DmitriGekhtman commented 2 years ago

I'm unfortunately not able to reproduce the issue yet -- if you could share the autoscaler's logs, that would be helpful.

peterghaddad commented 2 years ago

Hi @DmitriGekhtman, thank you for troubleshooting!

back-to-back meaning I submit 2-3 jobs at the same time about a minute apart. The first one scales, but then is unable to scale the second and third.

As an FYI, I made my workers contain more CPU and memory hence less nodes. Let me know if you would like me to revert and try again. It is now:

           resources:
                limits:
                  cpu: '30'
                  memory: 40Gi
                requests:
                  cpu: '30'
                  memory: 40Gi

I ran ray status on the head-node and this is what I am receiving:

======== Autoscaler status: 2022-08-30 20:38:48.731382 ========
Node status
---------------------------------------------------------------
Healthy:
 1 head-group
 3 cpu-group
Pending:
 (no pending nodes)
Recent failures:
 (no failures)

Resources
---------------------------------------------------------------
Usage:
 91.0/110.0 CPU (91.0 used of 108.0 reserved in placement groups)
 0.0/32.0 GPU
 0.00/140.000 GiB memory
 0.00/36.004 GiB object_store_memory

Demands:
 {'CPU': 1.0} * 9 (PACK): 10+ pending placement groups. 2022-08-30 20:44:25,562 WARNING resource_demand_scheduler.py:839 -- The autoscaler could not find a node type to satisfy the request: [{'CPU': 1.0}, {'CPU': 1.0}, {'CPU': 1.0}, {'CPU': 1.0}, {'CPU': 1.0}, {'CPU': 1.0}, {'CPU': 1.0}, {'CPU': 1.0}, {'CPU': 1.0}, {'CPU': 1.0}, {'CPU': 1.0}, {'CPU': 1.0}, {'CPU': 1.0}, {'CPU': 1.0}, {'CPU': 1.0}, {'CPU': 1.0}, {'CPU': 1.0}, {'CPU': 1.0}, {'CPU': 1.0}, {'CPU': 1.0}, {'CPU': 1.0}, {'CPU': 1.0}, {'CPU': 1.0}, {'CPU': 1.0}, {'CPU': 1.0}, {'CPU': 1.0}, {'CPU': 1.0}, {'CPU': 1.0}, {'CPU': 1.0}, {'CPU': 1.0}, {'CPU': 1.0}, {'CPU': 1.0}, {'CPU': 1.0}, {'CPU': 1.0}, {'CPU': 1.0}, {'CPU': 1.0}, {'CPU': 1.0}, {'CPU': 1.0}, {'CPU': 1.0}, {'CPU': 1.0}, {'CPU': 1.0}, {'CPU': 1.0}, {'CPU': 1.0}, {'CPU': 1.0}, {'CPU': 1.0}, {'CPU': 1.0}, {'CPU': 1.0}, {'CPU': 1.0}, {'CPU': 1.0}, {'CPU': 1.0}, {'CPU': 1.0}, {'CPU': 1.0}, {'CPU': 1.0}, {'CPU': 1.0}, {'CPU': 1.0}, {'CPU': 1.0}, {'CPU': 1.0}, {'CPU': 1.0}, {'CPU': 1.0}, {'CPU': 1.0}, {'CPU': 1.0}, {'CPU': 1.0}, {'CPU': 1.0}, {'CPU': 1.0}, {'CPU': 1.0}, {'CPU': 1.0}, {'CPU': 1.0}, {'CPU': 1.0}, {'CPU': 1.0}, {'CPU': 1.0}, {'CPU': 1.0}, {'CPU': 1.0}, {'CPU': 1.0}, {'CPU': 1.0}, {'CPU': 1.0}, {'CPU': 1.0}, {'CPU': 1.0}, {'CPU': 1.0}, {'CPU': 1.0}, {'CPU': 1.0}, {'CPU': 1.0}, {'CPU': 1.0}, {'CPU': 1.0}, {'CPU': 1.0}, {'CPU': 1.0}, {'CPU': 1.0}, {'CPU': 1.0}, {'CPU': 1.0}]. Please specify a node type with the necessary resources.

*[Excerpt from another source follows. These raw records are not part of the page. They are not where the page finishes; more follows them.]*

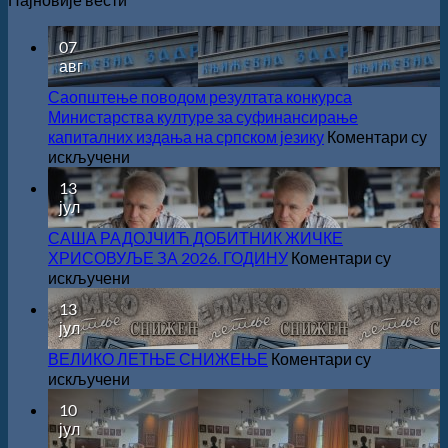
07
авг
Саопштење поводом резултата конкурса
Министарства културе за суфинансирање
капиталних издања на српском језику
Коментари су
на
искључени
Саопштење
13
поводом
јул
резултата
конкурса
САША РАДОЈЧИЋ ДОБИТНИК ЖИЧКЕ
Министарства
ХРИСОВУЉЕ ЗА 2026. ГОДИНУ
Коментари су
културе
на
искључени
за
САША
13
суфинансирање
РАДОЈЧИЋ
јул
капиталних
ДОБИТНИК
издања
ЖИЧКЕ
ВЕЛИКО ЛЕТЊЕ СНИЖЕЊЕ
Коментари су
на
ХРИСОВУЉЕ
на
искључени
српском
ЗА
ВЕЛИКО
10
језику
2026.
ЛЕТЊЕ
јул
ГОДИНУ
СНИЖЕЊЕ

I'm kicking off another job which requires less CPUs now.

Below are the autoscaling logs for this job.

DmitriGekhtman commented 2 years ago

I wonder if it has to do with the presence of GPUs -- there is some logic in the autoscaler which tries to avoid scaling up GPU nodes for CPU tasks.

What if you set

rayStartParams:
    num-gpus: "0"

for the head and workers?

DmitriGekhtman commented 2 years ago

I have a very strong hunch that this is what happened:

After upscaling a worker the first time, the autoscaler detected from the running worker's load metrics that the worker has access to GPUs. After realizing that the worker node type has GPUs, the autoscaler tried to avoid scaling up the GPU nodes to schedule CPU tasks, which prevented all further upscaling.

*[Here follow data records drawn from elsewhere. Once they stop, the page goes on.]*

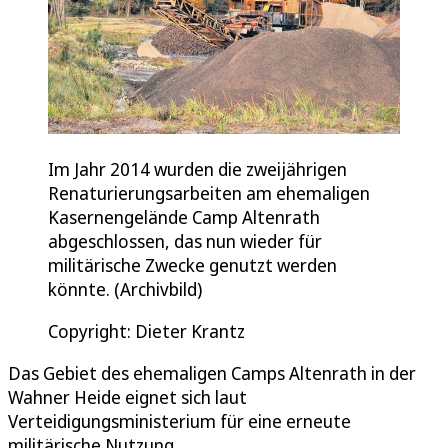
Im Jahr 2014 wurden die zweijährigen
Renaturierungsarbeiten am ehemaligen
Kasernengelände Camp Altenrath
abgeschlossen, das nun wieder für
militärische Zwecke genutzt werden
könnte. (Archivbild)
Copyright: Dieter Krantz
Das Gebiet des ehemaligen Camps Altenrath in der
Wahner Heide eignet sich laut
Verteidigungsministerium für eine erneute
militärische Nutzung.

In other words, it's likely an instance of this issue: https://github.com/ray-project/ray/issues/20476 whose priority I will now bump up.

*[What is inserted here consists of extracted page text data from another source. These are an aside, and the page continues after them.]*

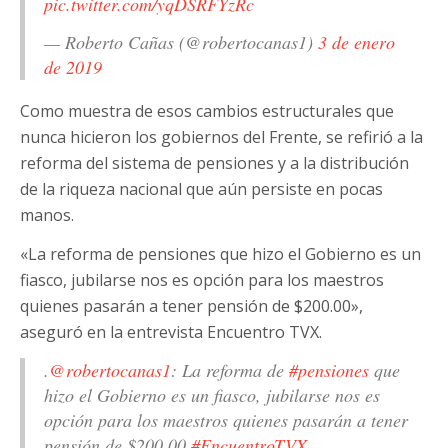
pic.twitter.com/yqDSRFYzRc
— Roberto Cañas (@robertocanas1)
3 de enero
de 2019
Como muestra de esos cambios estructurales que
nunca hicieron los gobiernos del Frente, se refirió a la
reforma del sistema de pensiones y a la distribución
de la riqueza nacional que aún persiste en pocas
manos.
«La reforma de pensiones que hizo el Gobierno es un
fiasco, jubilarse nos es opción para los maestros
quienes pasarán a tener pensión de $200.00»,
aseguró en la entrevista Encuentro TVX.
.
@robertocanas1
: La reforma de
#pensiones
que
hizo el Gobierno es un fiasco, jubilarse nos es
opción para los maestros quienes pasarán a tener
pensión de $200.00
#EncuentroTVX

I do expect that setting the override

rayStartParams:
    num-gpus: "0"

will resolve the issue in this case.

peterghaddad commented 2 years ago

Would you look at that!

peterghaddad commented 2 years ago

Solved it! I appreciate all of the help.

DmitriGekhtman commented 2 years ago

Glad we got to the bottom of it!

Closing this as a duplicate of the underlying issue.